Finds the publications by professors at the Computer Science department at UIC from the dblp xml dataset and creates a graph displaying the Bibliographic coupling between them.
- Intellij
- Scala
- Sbt
- Cloudera Quickstart Vm - linux vm with all the necessary Apache tools(Mapreduce, HDFS) installed.
- Gephi - graphing tool
sbt 2.12.8: The dependencies are defined within build.sbt
Install jdk 1.8 on cloudera
- Change Java Home Directory in the cloudera manager configurations tab.
- Add JAVA_HOME in /etc/hadoop/conf/hadoop-env.sh.

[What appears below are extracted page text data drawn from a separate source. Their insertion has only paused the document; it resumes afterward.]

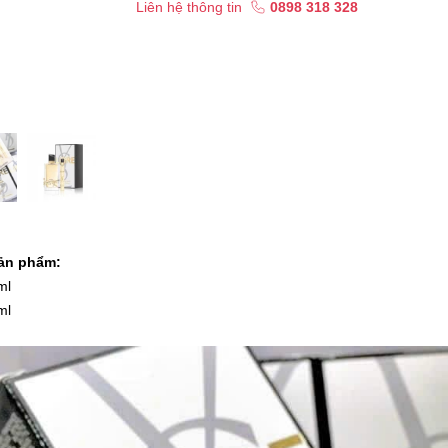
Liên hệ thông tin
0898 318 328
sản phẩm:
ml
ml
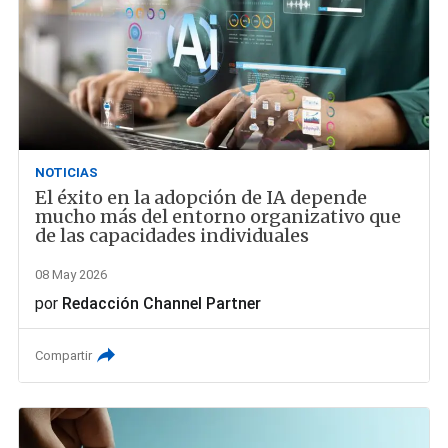
NOTICIAS
El éxito en la adopción de IA depende
mucho más del entorno organizativo que
de las capacidades individuales
08 May 2026
por
Redacción Channel Partner
Compartir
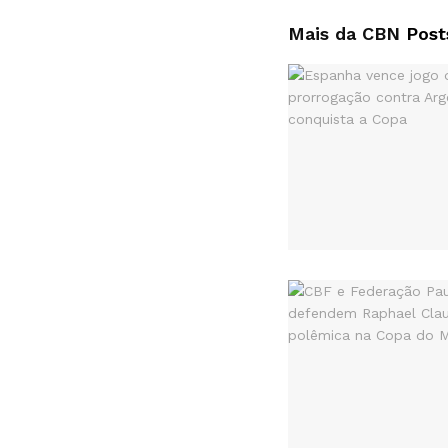
Mais da CBN
Post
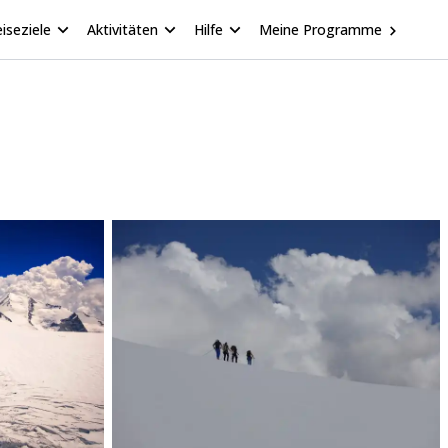
iseziele
Aktivitäten
Hilfe
Meine Programme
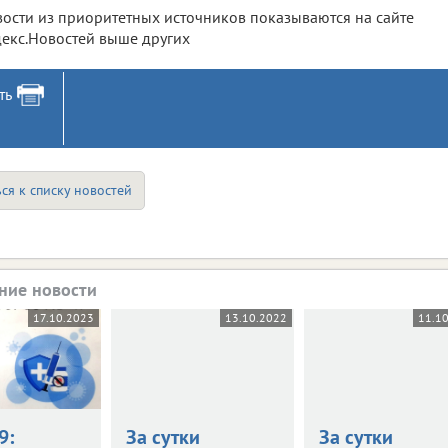
ости из приоритетных источников показываются на сайте
екс.Новостей выше других
ть
ся к списку новостей
ние новости
17.10.2023
13.10.2022
11.1
9:
За сутки
За сутки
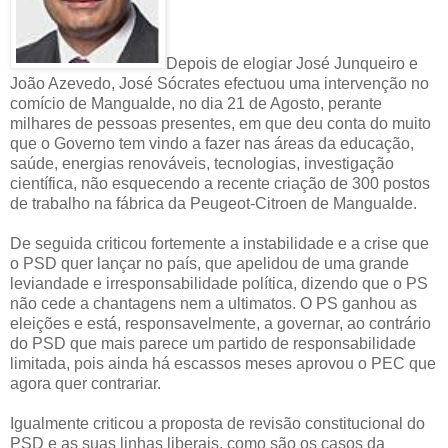
Depois de elogiar José Junqueiro e
João Azevedo, José Sócrates efectuou uma intervenção no
comício de Mangualde, no dia 21 de Agosto, perante
milhares de pessoas presentes, em que deu conta do muito
que o Governo tem vindo a fazer nas áreas da educação,
saúde, energias renováveis, tecnologias, investigação
científica, não esquecendo a recente criação de 300 postos
de trabalho na fábrica da Peugeot-Citroen de Mangualde.
De seguida criticou fortemente a instabilidade e a crise que
o PSD quer lançar no país, que apelidou de uma grande
leviandade e irresponsabilidade política, dizendo que o PS
não cede a chantagens nem a ultimatos. O PS ganhou as
eleições e está, responsavelmente, a governar, ao contrário
do PSD que mais parece um partido de responsabilidade
limitada, pois ainda há escassos meses aprovou o PEC que
agora quer contrariar.
Igualmente criticou a proposta de revisão constitucional do
PSD e as suas linhas liberais, como são os casos da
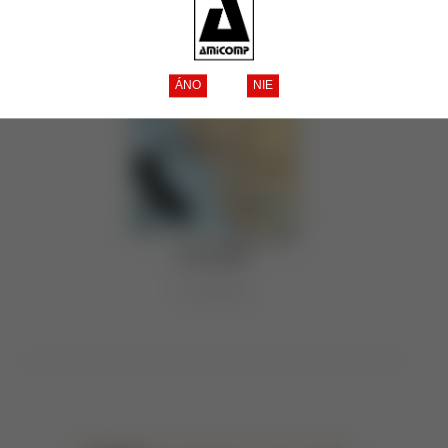
Paso Robles
3 produkty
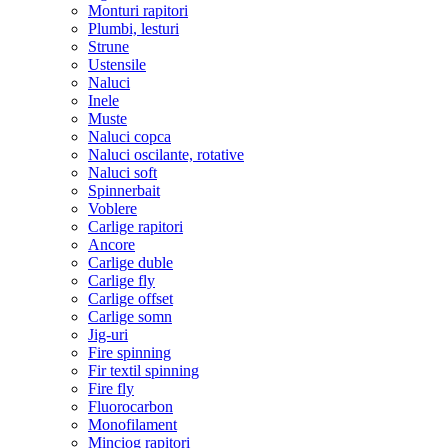
Monturi rapitori
Plumbi, lesturi
Strune
Ustensile
Naluci
Inele
Muste
Naluci copca
Naluci oscilante, rotative
Naluci soft
Spinnerbait
Voblere
Carlige rapitori
Ancore
Carlige duble
Carlige fly
Carlige offset
Carlige somn
Jig-uri
Fire spinning
Fir textil spinning
Fire fly
Fluorocarbon
Monofilament
Minciog rapitori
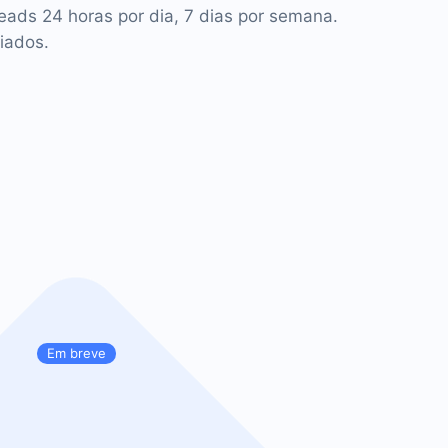
leads 24 horas por dia, 7 dias por semana.
iados.
Em breve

- Increase Mapreduce Timeout to 6000000.
- Configure Intellij to connect with cloudera through SFTP. Get ip address of Intellij using ip addr
and connect using the default username and password
cloudera
. - Define mapping in Mapping tab.
- Create fat jar using sbt clean, sbt compile and sbt assembly in order.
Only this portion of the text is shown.